Despite setting a franchise record with 28 shots in a period and finishing with 51 shots, the Flyers fell to Pittsburgh at the Wells Fargo Center, 4-1, and dropped eight points behind the Penguins in the playoff race.

Penguins goalie Matt Murray made a career-high 50 saves, including eight against Ivan Provorov and seven against Jake Voracek.

"I thought we dominated most of the game,” center Nolan Patrick said. “Their goalie played well and made saves, but I think you heard the other boys say it: If we keep playing like that, we’re going to win a lot of hockey games.”

Kris Letang iced the verdict with an empty-net goal with 12.2 seconds left.

The Penguins ended a four-game losing streak and handed the Flyers their first regulation defeat in 11 games (9-1-1).

Flyers rookie goalie Carter Hart was denied his ninth straight win, which would have set an NHL record for goaltenders under 21 years old. He has to settle for a share of the record: eight consecutive victories before reaching 21.

Jake Guentzel made it 3-0 with a wraparound goal with 5:14 to go.

But the Flyers made it interesting after a five-minute match penalty on Evgeni Malkin with 4:54 left.

Voracek’s power-play goal cut it to 3-1 with 4:31 remaining. Murray then made several key saves in the remaining minutes to end the suspense.

Murray was brilliant, but he also had some fortune on his side.

With a little over seven minutes left in the second period and the Flyers attacking the net while on a power play, Murray got his glove on Travis Konecny’s blast, but immediately lost the puck and Patrick banged home the rebound to apparently get the home team within 2-1.

But a premature whistle by referee Kyle Rehman – he apparently thought Murray had the puck in his glove – negated the goal.

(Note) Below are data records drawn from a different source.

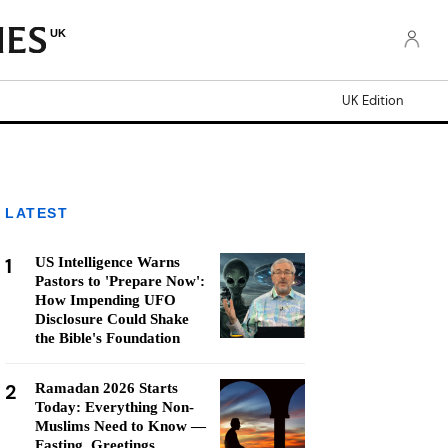
UK
UK Edition
LATEST
1
US Intelligence Warns
Pastors to 'Prepare Now':
How Impending UFO
Disclosure Could Shake
the Bible's Foundation
2
Ramadan 2026 Starts
Today: Everything Non-
Muslims Need to Know —
Fasting, Greetings,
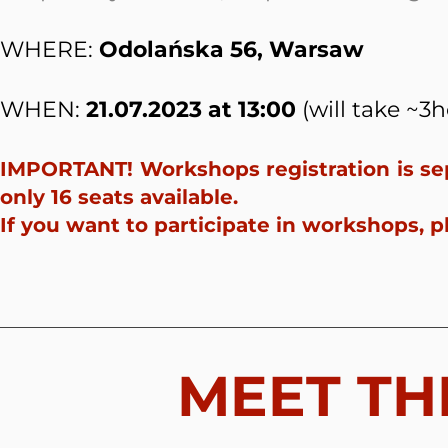
WHERE:
Odolańska 56, Warsaw
WHEN:
21.07.2023 at 13:00
(will take ~3h
IMPORTANT! Workshops registration is sep
only 16 seats available.
If you want to participate in workshops, p
MEET TH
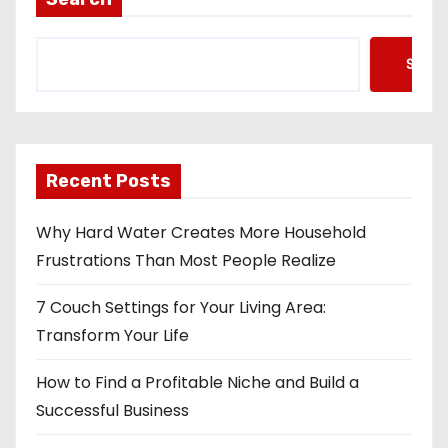
Searc
Recent Posts
Why Hard Water Creates More Household
Frustrations Than Most People Realize
7 Couch Settings for Your Living Area:
Transform Your Life
How to Find a Profitable Niche and Build a
Successful Business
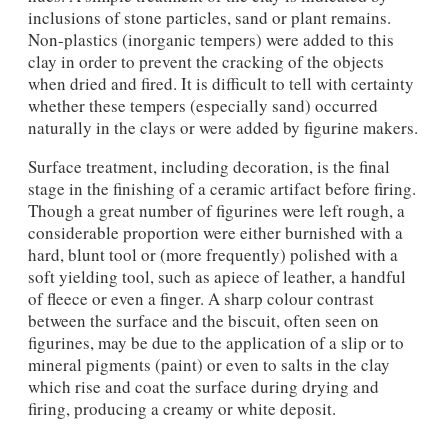
inclusions of stone particles, sand or plant remains.
Non-plastics (inorganic tempers) were added to this
clay in order to prevent the cracking of the objects
when dried and fired. It is difficult to tell with certainty
whether these tempers (especially sand) occurred
naturally in the clays or were added by figurine makers.
Surface treatment, including decoration, is the final
stage in the finishing of a ceramic artifact before firing.
Though a great number of figurines were left rough, a
considerable proportion were either burnished with a
hard, blunt tool or (more frequently) polished with a
soft yielding tool, such as apiece of leather, a handful
of fleece or even a finger. A sharp colour contrast
between the surface and the biscuit, often seen on
figurines, may be due to the application of a slip or to
mineral pigments (paint) or even to salts in the clay
which rise and coat the surface during drying and
firing, producing a creamy or white deposit.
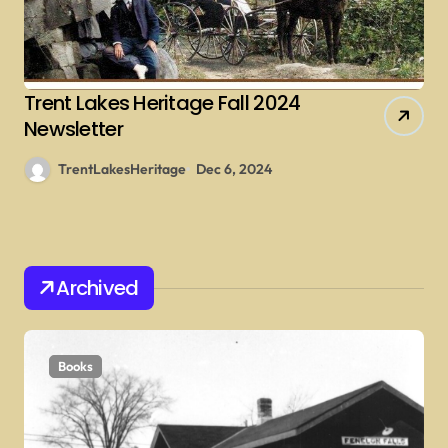
Trent Lakes Heritage Fall 2024
Newsletter
TrentLakesHeritage
Dec 6, 2024
Archived
Books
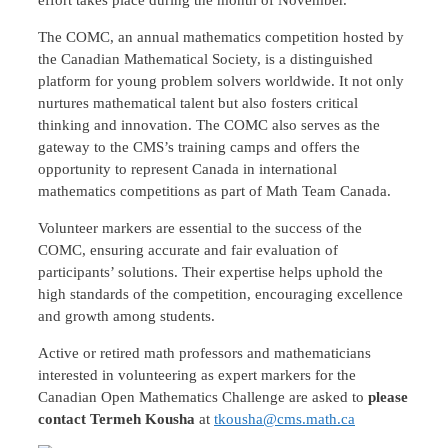
The COMC, an annual mathematics competition hosted by
the Canadian Mathematical Society, is a distinguished
platform for young problem solvers worldwide. It not only
nurtures mathematical talent but also fosters critical
thinking and innovation. The COMC also serves as the
gateway to the CMS’s training camps and offers the
opportunity to represent Canada in international
mathematics competitions as part of Math Team Canada.
Volunteer markers are essential to the success of the
COMC, ensuring accurate and fair evaluation of
participants’ solutions. Their expertise helps uphold the
high standards of the competition, encouraging excellence
and growth among students.
Active or retired math professors and mathematicians
interested in volunteering as expert markers for the
Canadian Open Mathematics Challenge are asked to
please
contact Termeh Kousha
at
tkousha@cms.math.ca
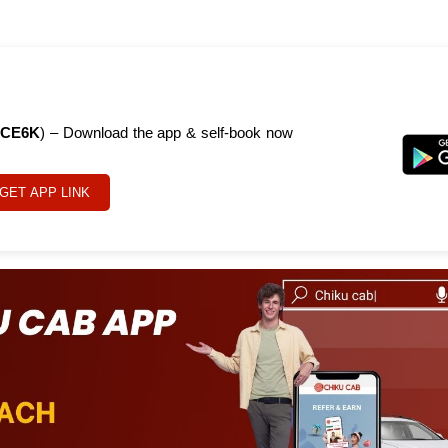
CE6K
) – Download the app & self-book now
GET APP LINK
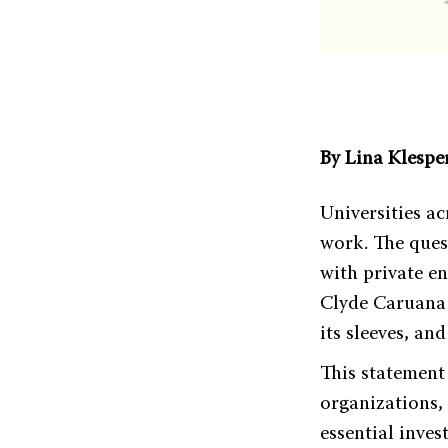
By Lina Klespe
Universities a
work. The ques
with private en
Clyde Caruana r
its sleeves, an
This statement
organizations,
essential inve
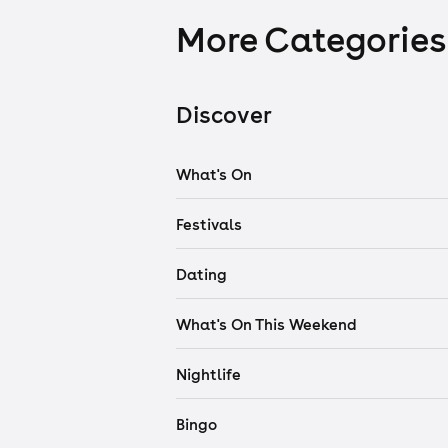
More Categories
Discover
What's On
Festivals
Dating
What's On This Weekend
Nightlife
Bingo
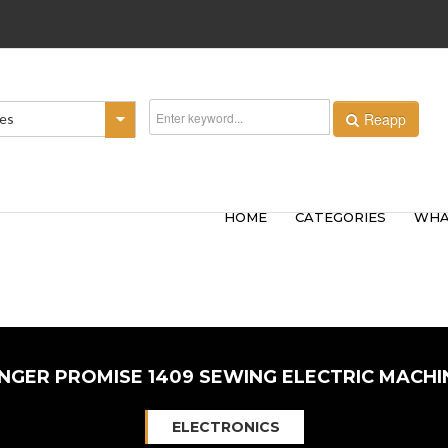
Reapp
ies
HOME
CATEGORIES
WHA
INGER PROMISE 1409 SEWING ELECTRIC MACHI
ELECTRONICS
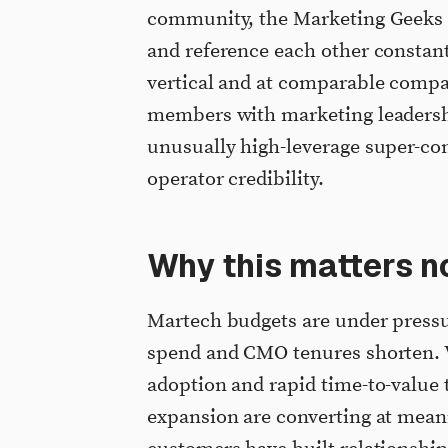
community, the Marketing Geeks 
and reference each other constan
vertical and at comparable compan
members with marketing leadersh
unusually high-leverage super-co
operator credibility.
Why this matters n
Martech budgets are under pressu
spend and CMO tenures shorten. 
adoption and rapid time-to-value
expansion are converting at mean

The Wells Fargo Center serenaded the officials with derisive chants.

“I guess everybody makes mistakes,” Patrick said of the blown call.

Said center Sean Couturier: “It probably would have been a different game if we go into the third down one.”

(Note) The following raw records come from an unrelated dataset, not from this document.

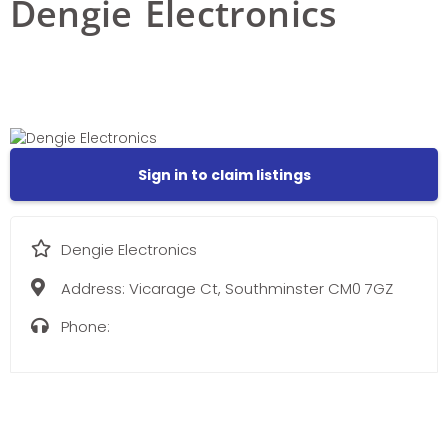
Dengie Electronics
Sign in to claim listings
Dengie Electronics
Address:
Vicarage Ct, Southminster CM0 7GZ
Phone:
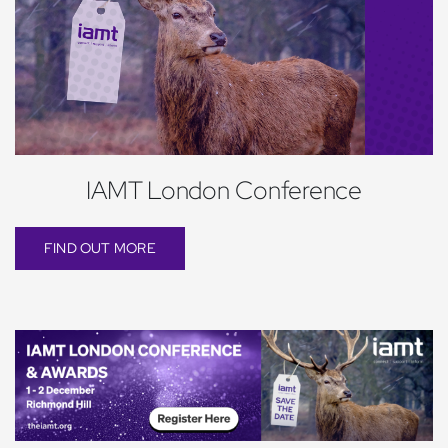
IAMT London Conference
FIND OUT MORE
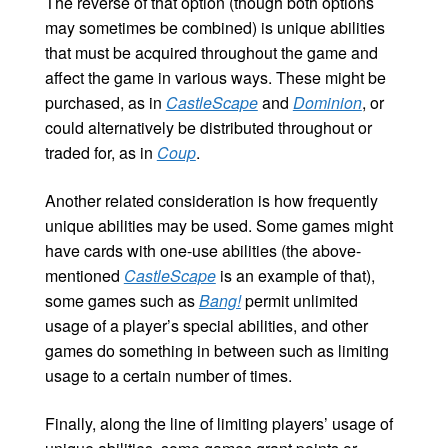
The reverse of that option (though both options
may sometimes be combined) is unique abilities
that must be acquired throughout the game and
affect the game in various ways. These might be
purchased, as in
CastleScape
and
Dominion
, or
could alternatively be distributed throughout or
traded for, as in
Coup
.
Another related consideration is how frequently
unique abilities may be used. Some games might
have cards with one-use abilities (the above-
mentioned
CastleScape
is an example of that),
some games such as
Bang!
permit unlimited
usage of a player’s special abilities, and other
games do something in between such as limiting
usage to a certain number of times.
Finally, along the line of limiting players’ usage of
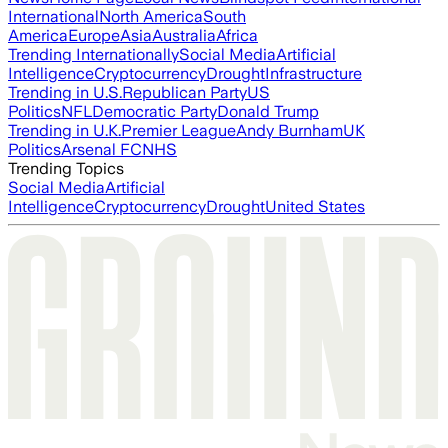
International
North America
South
America
Europe
Asia
Australia
Africa
Trending Internationally
Social Media
Artificial
Intelligence
Cryptocurrency
Drought
Infrastructure
Trending in U.S.
Republican Party
US
Politics
NFL
Democratic Party
Donald Trump
Trending in U.K.
Premier League
Andy Burnham
UK
Politics
Arsenal FC
NHS
Trending Topics
Social Media
Artificial
Intelligence
Cryptocurrency
Drought
United States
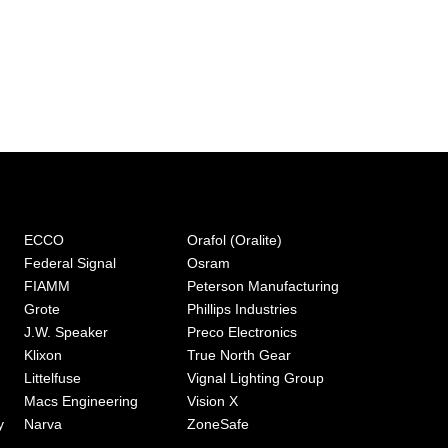
ECCO
Orafol (Oralite)
Federal Signal
Osram
FIAMM
Peterson Manufacturing
Grote
Phillips Industries
J.W. Speaker
Preco Electronics
Klixon
True North Gear
Littelfuse
Vignal Lighting Group
Macs Engineering
Vision X
y
Narva
ZoneSafe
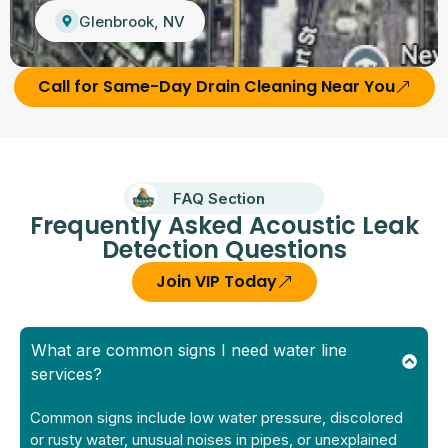
Glenbrook, NV
Call for Same-Day Drain Cleaning Near You
FAQ Section
Frequently Asked Acoustic Leak
Detection Questions
Join VIP Today
What are common signs I need water line
services?
Common signs include low water pressure, discolored
or rusty water, unusual noises in pipes, or unexplained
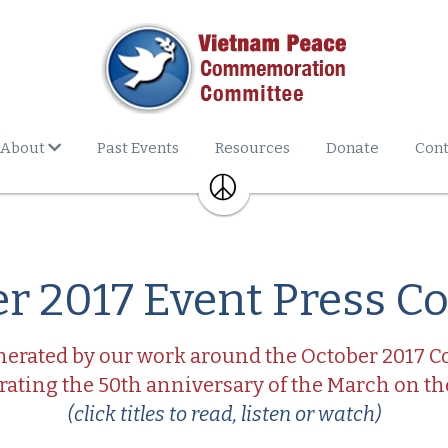
About
Past Events
Resources
Donate
Cont
r 2017 Event Press C
erated by our work around the October 2017 
ing the 50th anniversary of the March on t
(click titles to read, listen or watch)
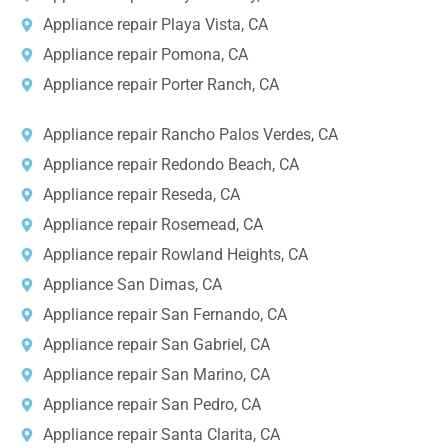
Appliance repair Playa Vista, CA
Appliance repair Pomona, CA
Appliance repair Porter Ranch, CA
Appliance repair Rancho Palos Verdes, CA
Appliance repair Redondo Beach, CA
Appliance repair Reseda, CA
Appliance repair Rosemead, CA
Appliance repair Rowland Heights, CA
Appliance San Dimas, CA
Appliance repair San Fernando, CA
Appliance repair San Gabriel, CA
Appliance repair San Marino, CA
Appliance repair San Pedro, CA
Appliance repair Santa Clarita, CA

By the end of the second period, the Flyers had a 37-16 shots domination, but trailed, 2-0. They finished with a season-high 51 shots, while Pittsburgh finished with 28 shots.

The Flyers had a 28-8 shots advantage in the second period, setting a franchise record for shots in any period. Their previous high was 25 shots in a period, done in games in 1976 and again in 1988.

“We created a lot of chance and couldn’t capitalize; they had a few lucky bounces go their way and the next thing you know, we’re down two goals,” Couturier said.

The Penguins took a 2-0 lead when Nick Bjugstad, acquired from Florida on Feb. 1, scored his first goal as a Penguin, ripping a left-circle shot past Hart with 12:56 left in the second period. Provorov appeared to screen Hart, and the shot may have deflected off the defenseman’s stick.

In the first period, Provorov was caught behind the net, allowing Sidney Crosby (three points) to be left all alone and score the game’s opening goal. It was Crosby’s 40th in 65 career games against the Flyers.

Provorov went behind the net and was on the same side as Travis Sanheim, who tried to backhand the puck out of harm’s way. But it deflected off the Penguins’ Bryan Rust and went to Crosby, who was behind the goal line and to the right of the net. Crosby, with Hart leaning toward the other side, tucked it into the open net with 11:41 left in the first.

“Just a bad bounce,” Provorov said. “Went off the shinguard [of Rust] and no one knew where the puck was, and the puck found him."

Hart said he couldn’t find the puck. “I lost in it the stands and I think everybody else did, too,” he said. “The only guy who knew where it was, obviously, was Crosby.”

It was the only goal of the opening period — and the first tally an opponent had scored during the five-game homestand while Couturier’s regular line was on the ice — but the Flyers had numerous quality chances.

Murray had all the answers and, throughout the game, did not resemble the goalie who took a 2.97 goals-against average into the night.